Though spending time on any lake is typically synonymous with leisure and relaxation, Ingle knows full well that law and order still applies to the kayaks, Bass Trackers, pontoons and jet skis. With 520 miles of shoreline on Lake Norman, the Lincoln County Sheriff’s Office isn’t the only entity to patrol the waters.
Cornelius Police Department, Charlotte-Mecklenburg, Iredell County Sheriff’s Office, Catawba County Sheriff’s Office and the Wildlife Resources Commission all pitch in to make the lake safe.
Much like Highway Patrol would respond to an accident on a state highway after local police responded, any lake officer that is closest to a boat wreck would respond.
But in incidents of collision, Wildlife Resources would take over the investigation. Though Iredell County possesses the most shoreline, the entire lake is considered shared jurisdiction.
“Most arrests out here would be for boating while impaired,” Ingle said. “If I’m over there in Mecklenburg County and would stop a boater that would be impaired, I still have jurisdiction to arrest that boater.”

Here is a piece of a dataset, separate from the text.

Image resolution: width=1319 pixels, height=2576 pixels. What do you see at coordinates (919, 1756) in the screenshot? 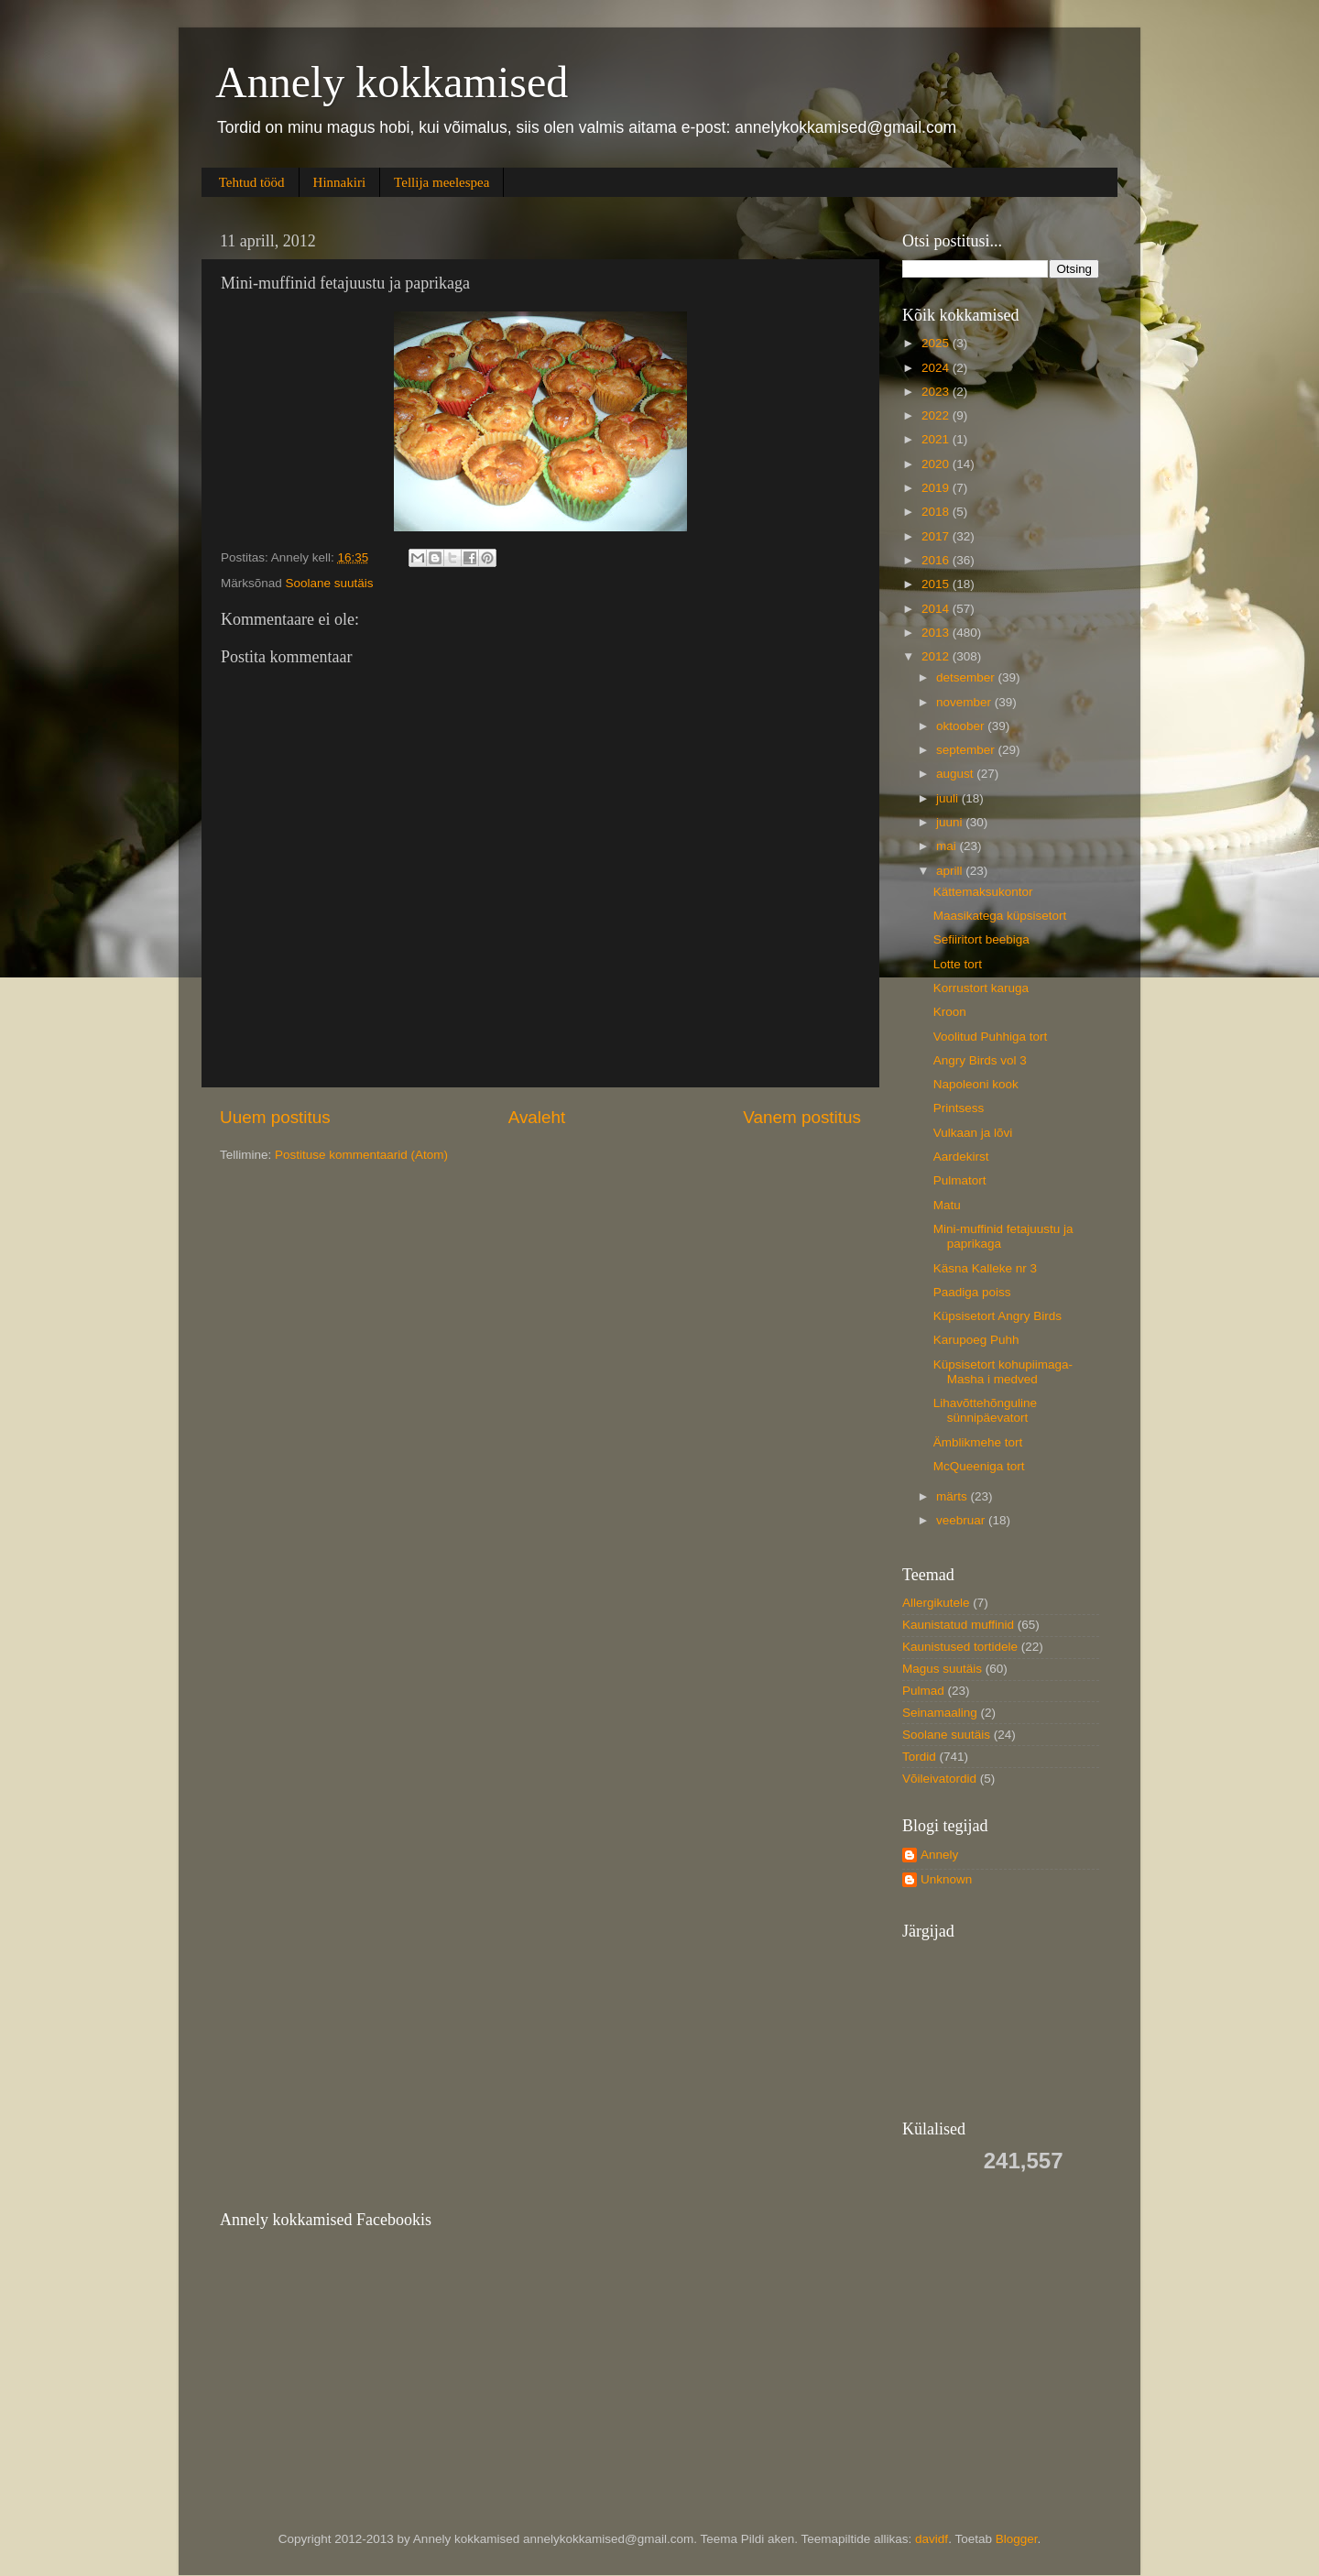 I see `Tordid` at bounding box center [919, 1756].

Ingle said that aside from BWI arrests and the occasional tragedy as with recent drowning cases, Lincoln County mainly sees lake enforcement as a way of conducting boater safety checks to prevent people from exceeding maximum boat capacity or making sure there are the adequate number of life jackets on board, and issuing citations for boaters that do not obey posted no-wake zone signs. The same may not be so for other adjacent counties.
“Iredell has been (inundated) with people coming in and taking inboard/outboard motors,” Ingle said. “They’ve been having a lot of thefts and they’ve been having a lot of their lake cabins broken into. People coming in by boat. We haven’t had that here in a long time, which is good. It’s really good.”
It is Ingle’s job, as well as the job of the other Lincoln County sheriff’s deputies, to make sure that everyone able to enjoy the lake is safe while doing it. One of the more frequent calls for help that the sheriff’s boat receives typically comes from boaters that have forgotten where they launched their boats or have simply lost their way. Ingle stressed the importance of boater safety and encouraged anyone and everyone that will be on the water to take a boater safety course.
“A couple weeks ago, I stopped a lady in front of the lake cabin,” Ingle said. “I noticed she had an out-of-state registration on the boat and she was lost. She didn’t have a clue what boat landing she put in at.” After a lengthy process of elimination, Ingle and the boater eventually figured out where she needed to be, but it highlighted one of the biggest rules for safety on the lake.
“We run into a lot of people out here, because it is such a big lake,” Ingle said. “It’s marked with channel markers and a lot of people get out here and they have no clue where they put in. They get out here and ride around and get lost. Always pay attention to where you are.”
Easing through the coves of the lake in the shadows of large, looming homes that belong to local celebrities like NASCAR driver Kyle Busch, former Carolina Panther Julius Peppers and Teresa Earnhardt, Ingle doesn’t take his job for granted.
“It’s cool, isn’t it?” Ingle said. “I love what I do. I love the water, and I love helping people and this is both.”